### Task prompt:
Report each line of the listing that carries the word "artykuł".

### Entries supplied:
━━━

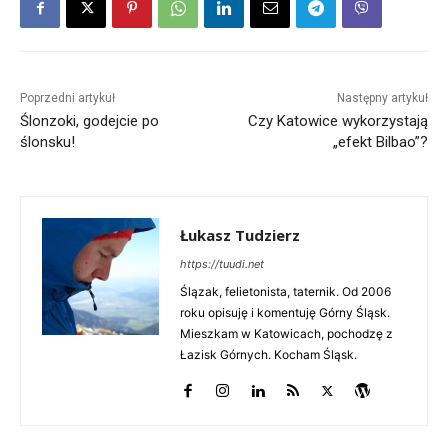
Poprzedni artykuł
Następny artykuł
Ślonzoki, godejcie po
Czy Katowice wykorzystają
ślonsku!
„efekt Bilbao”?
Łukasz Tudzierz
https://tuudi.net
Ślązak, felietonista, taternik. Od 2006
roku opisuję i komentuję Górny Śląsk.
Mieszkam w Katowicach, pochodzę z
Łazisk Górnych. Kocham Śląsk.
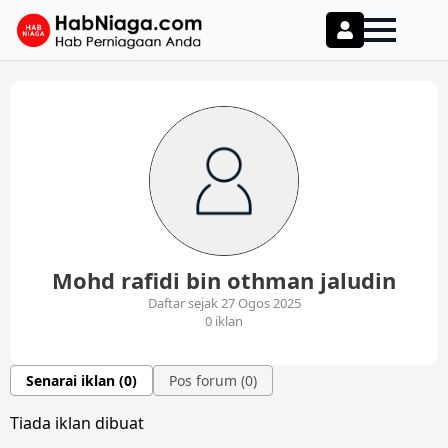
Mohd rafidi bin othman jaludin
Daftar sejak 27 Ogos 2025
0 iklan
Senarai iklan (0)
Pos forum (0)
Tiada iklan dibuat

━━━

### Result of the task:
Poprzedni artykuł
Następny artykuł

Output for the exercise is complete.